FDA approves Pfizer’s Besponsa in aggressive blood cancer
US regulators have approved Pfizer’s new drug, Besponsa, offering a new option for patients with a rare and aggressive form of blood cancer.
Besponsa (inotuzumab ozogamicin) is the first of its kind to be indicated for adults with relapsed or refractory B-cell precursor acute lymphoblastic leukaemia.
An antibody-drug conjugate, the drug consists of a cancer-targeting antibody attached to a cancer-killing cytotoxic agent, ozogamicin.
The FDA had granted the CD-22 targeting drug a faster six-month priority review after designating it a Breakthrough Therapy, offering an improvement in standard care for a serious disease.
Approval was based on results from the phase 3 INO-VATE ALL trial, a randomised, open-label, international, multi-centre study evaluating the safety and efficacy of Besponsa compared with investigator’s choice of chemotherapy in 326 adult patients with relapsed or refractory B-cell ALL.
The complete remission rate (CR/Cri) for patients treated with Besponsa was 81% compared to 29% with chemotherapy.
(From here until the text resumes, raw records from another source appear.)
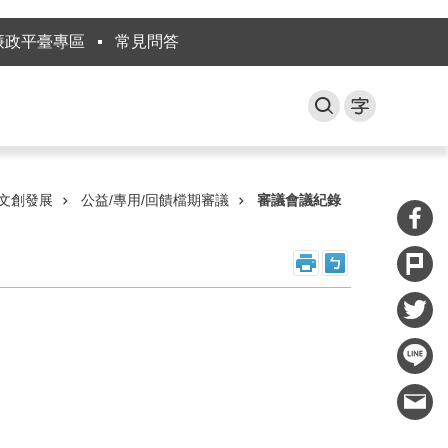
廉政平臺專區
常見問答
文創發展
公益/專用/回饋檔期審議
審議會議紀錄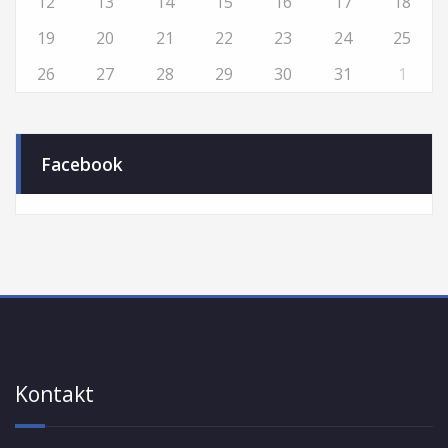
12
13
14
15
16
17
18
19
20
21
22
23
24
25
26
27
28
29
30
31
1
Facebook
Kontakt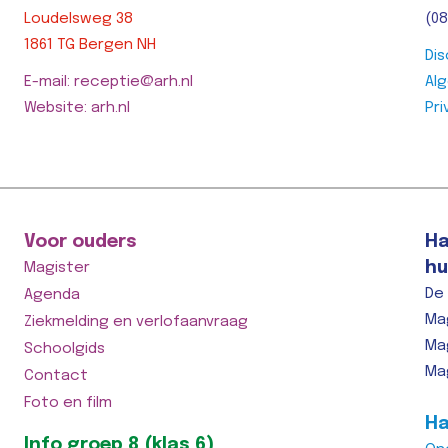
Loudelsweg 38
(08
1861 TG Bergen NH
Dis
E-mail: receptie@arh.nl
Al
Website: arh.nl
Pri
Voor ouders
Ha
hu
Magister
De
Agenda
Ma
Ziekmelding en verlofaanvraag
Ma
Schoolgids
Ma
Contact
Foto en film
Ha
Info groep 8 (klas 6)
A higher proportion of patients treated with Pfizer’s drug had only residual amounts of diseased cells in their bloodstreams (minimal residual disease negative, or MRD negative), compared with chemotherapy.
In the Besponsa group, 78% were MRD-negative, while in the chemotherapy group, 28% were MRD-negative.
However Besponsa still did not significantly increase overall survival (OS) compared with chemotherapy – median OS was 7.7 months in patients treated with Besponsa, compared with 6.2 months in the chemotherapy arm.
According to consensus figures from EvaluatePharma, sales forecasts are modest at $347m by 2022, and UCB also has worldwide royalties.
The drug was developed as a collaboration between Pfizer and UK biotech Celltech, which is now part of UCB.
Ozogamicin was also used in Pfizer’s Mylotarg, the first ever antibody-drug conjugate approved in 2000 in acute myeloid leukaemia.
Mylotarg was last year re-approved by the FDA after Pfizer withdrew it from the market in 2010 after post-marketing data failed to confirm its benefit.